Mongolia | Land Of The Blue Skies
Travel Places, along with the Asia Pacific representative from TSA were invited to attend the HOC meeting to collect information and ask questions on behalf of the UK Scout groups planning on attending the 31st Asia Pacific Jamboree in 2017.
Having never been to Mongolia it was difficult to know what to expect – you can never and should never judge a country by what you read on the internet or in a guide book.
We planned an action-packed 8 days in Mongolia to make the most of our time in the country, and we definitely weren’t disappointed with what it had to offer. As soon as you arrive at the airport you are greeted with smiling faces – their hospitality and friendliness is amazing!

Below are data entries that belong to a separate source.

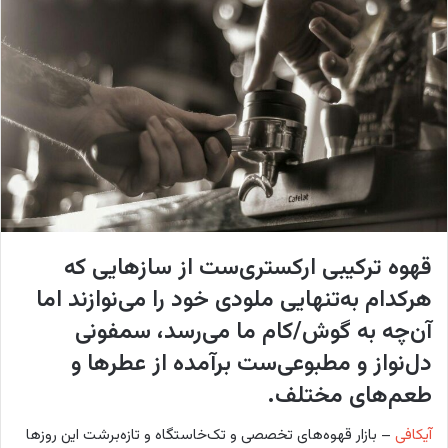
w
ا
o
ی
n
م
X
ی
ل
قهوه ترکیبی ارکستری‌ست از سازهایی که
هرکدام به‌تنهایی ملودی خود را می‌نوازند اما
آن‌چه به گوش/کام ما می‌رسد، سمفونی
دل‌نواز و مطبوعی‌ست برآمده از عطرها و
طعم‌های مختلف.
آیکافی
– بازار قهوه‌های تخصصی و تک‌خاستگاه و تازه‌برشت این روزها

Unfortunately flight options from the UK are limited, as Ulaanbaatar is not a main holiday destination. You definitely won’t find it in a Thomas Cook brochure! We flew on Turkish Airlines via Istanbul and Bishkek (Kyrgyzstan) and 16 hours later arrived in Ulaanbaatar. Other options include flying on Aeroflot via Moscow and MIAT Mongolian Airlines direct from Frankfurt.
A more leisurely option (if time allows) is to travel to UB via Trans Siberian Railway from either Moscow or Beijing. A great option if you want a multi-centre tour.
There are a number of hotel options available in UB – they seem to be basic compared to UK standards but are definitely comfier than sleeping in a tent on a campsite. They are situated in key area’s making walking to some of the sights of the city an option.
Outside of the city there are a number of Ger Camps, especially in the national parks. We were lucky enough to stay at a Ger Camp in Terelj National Park in a traditional Mongolian Ger tent, which was surprisingly comfy. It was great to experience traditional Mongolia.
The countries Russian influence was evident in terms of their transport used for tourist groups – they use a UAZ, which is like an old fashioned people carrier that seats around 6 people. They are used because they are functional and practical especially on the uneven road, or non existent road in the countryside.
When travelling out and about for the day the vehicle is equipped with a well stocked box with snacks, refreshments, first aid kit, traditional ankle bone games and relevant books for everyone to read.
Mongolia is a meat lover’s paradise, so vegetarians might struggle to have a varied diet. Their traditional dish is a Khorkhog (Mongolian BBQ) and if you are lucky enough to stay with a nomadic family they will cook this in the traditional way by placing hot stones inside the animal.
One of the best meals we had was when we stopped at a road side café and ate traditional Mongolian pancakes (with a lamb filling) – they really were delicious! The café owner let us enter their ger tent kitchen to watch her and her son make them too.
Our first day was spent exploring the capital city – Ulaanbaatar. We were taken to the National History museum, just off Chinngis Khan Square. This museum is a must and should be at the top of the list – it gives a thorough explanation of Mongolian History which is so interesting (it is better to go with a guide as most of the writing is in Mongolian) It is incredible to think that Mongolia was under Russian communist control until the 1990’s! When the country became democratic in 1992 they also founded their Scout Association, so compared to the UK their organisation is very young at only 24 years old!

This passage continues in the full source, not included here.